The completion of the EEP Merger is subject to the satisfaction or waiver of customary closing conditions, including: (i) receipt of the Unitholder Approval, (ii) the Enbridge Common Stock issuable in connection with the EEP Merger having been approved for listing on the New York Stock Exchange (“NYSE”) and the Toronto Stock Exchange (“TSX”), subject to official notice of issuance, (iii) expiration or termination of any waiting period (and any extension thereof) applicable to the EEP Merger under the Hart-Scott Rodino Antitrust Improvements Act of 1976, (iv) the absence of any governmental order prohibiting the consummation of the EEP Merger or the other transactions contemplated thereby, and (v) Enbridge’s registration statement on Form S-4 (the “EEP Registration Statement”) having become effective under the Securities Act of 1933 (the “Securities Act”).

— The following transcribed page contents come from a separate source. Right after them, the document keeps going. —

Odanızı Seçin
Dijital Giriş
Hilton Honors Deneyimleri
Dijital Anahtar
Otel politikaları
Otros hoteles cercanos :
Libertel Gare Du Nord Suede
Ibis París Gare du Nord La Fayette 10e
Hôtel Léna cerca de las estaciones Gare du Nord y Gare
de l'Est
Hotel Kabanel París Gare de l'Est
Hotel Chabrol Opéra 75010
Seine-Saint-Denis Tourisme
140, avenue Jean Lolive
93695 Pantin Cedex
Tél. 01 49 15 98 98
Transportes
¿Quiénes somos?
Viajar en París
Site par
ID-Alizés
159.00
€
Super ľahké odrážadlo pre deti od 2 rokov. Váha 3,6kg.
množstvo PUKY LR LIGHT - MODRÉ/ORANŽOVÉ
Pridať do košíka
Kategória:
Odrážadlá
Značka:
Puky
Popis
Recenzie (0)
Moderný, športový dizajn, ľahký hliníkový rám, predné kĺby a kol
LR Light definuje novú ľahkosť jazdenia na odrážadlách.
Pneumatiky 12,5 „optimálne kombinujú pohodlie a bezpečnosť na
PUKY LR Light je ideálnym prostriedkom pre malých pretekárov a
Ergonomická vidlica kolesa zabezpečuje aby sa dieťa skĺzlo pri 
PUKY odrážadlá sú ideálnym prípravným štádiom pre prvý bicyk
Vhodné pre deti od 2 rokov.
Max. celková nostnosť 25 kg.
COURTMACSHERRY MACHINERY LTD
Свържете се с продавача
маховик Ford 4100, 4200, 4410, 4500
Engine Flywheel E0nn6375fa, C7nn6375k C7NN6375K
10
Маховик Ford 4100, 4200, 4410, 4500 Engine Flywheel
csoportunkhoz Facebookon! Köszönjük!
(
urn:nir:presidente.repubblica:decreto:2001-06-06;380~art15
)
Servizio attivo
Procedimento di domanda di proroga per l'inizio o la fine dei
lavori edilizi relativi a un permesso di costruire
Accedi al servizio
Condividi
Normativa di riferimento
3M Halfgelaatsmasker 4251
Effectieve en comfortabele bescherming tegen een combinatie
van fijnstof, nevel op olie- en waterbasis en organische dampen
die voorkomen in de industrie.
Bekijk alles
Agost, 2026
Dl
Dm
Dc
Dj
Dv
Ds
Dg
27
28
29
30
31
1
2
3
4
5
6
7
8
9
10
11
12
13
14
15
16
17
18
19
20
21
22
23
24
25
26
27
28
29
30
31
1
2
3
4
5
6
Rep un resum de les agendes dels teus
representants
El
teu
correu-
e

The obligation of each party to the EEP Merger Agreement to consummate the EEP Merger is also conditioned upon the accuracy of the representations and warranties of the other parties as of the date of the EEP Merger Agreement and as of the closing (subject to customary materiality qualifiers), the performance in all material respects by the other parties of all obligations required to be performed by them under the EEP Merger Agreement at or prior to closing, and receipt of an officer’s certificate evidencing the satisfaction of the foregoing.

Each of Enbridge, Enbridge (U.S.) Inc., EEP Merger Sub, the General Partner, EEQ and EEP has made customary representations and warranties, and agreed to customary covenants, in the EEP Merger Agreement. Subject to certain exceptions, Enbridge and EEP have each agreed, among other things, to covenants relating to the conduct of their respective businesses during the interim period between the execution of the EEP Merger Agreement and the consummation of the EEP Merger. In addition, the parties have agreed that until the earlier of the Effective Time of the EEP Merger or termination of the EEP Merger Agreement, the EEP Board shall declare and cause EEP to pay EEP’s regular quarterly cash distribution in an amount not less than US$0.35 per EEP Class A Common Unit.

The Merger Agreement contains certain termination rights that may be exercised by either Enbridge or EEP, including in the event that (i) both parties agree by mutual written consent by action of the board of directors of Enbridge (the “Enbridge Board”) and the EEP Board, with the approval of the EEP Special Committee, to terminate the EEP Merger Agreement, (ii) the EEP Merger is not consummated by March 18, 2019, (iii) the Unitholder Approval is not obtained at the EEP unitholder meeting or any adjournment or postponement thereof taken in accordance with the EEP Merger Agreement or (iv) any order permanently restraining, enjoining or otherwise prohibiting consummation of the EEP Merger having become final and non-appealable. In addition, Enbridge may terminate the EEP Merger Agreement if the EEP Special Committee changes its recommendation with respect to approval of the EEP Merger Agreement prior to the receipt of the Unitholder Approval. If the EEP Merger Agreement is terminated under certain circumstances, Enbridge may be required to reimburse EEP for its transaction expenses in an amount not to exceed US$4 million.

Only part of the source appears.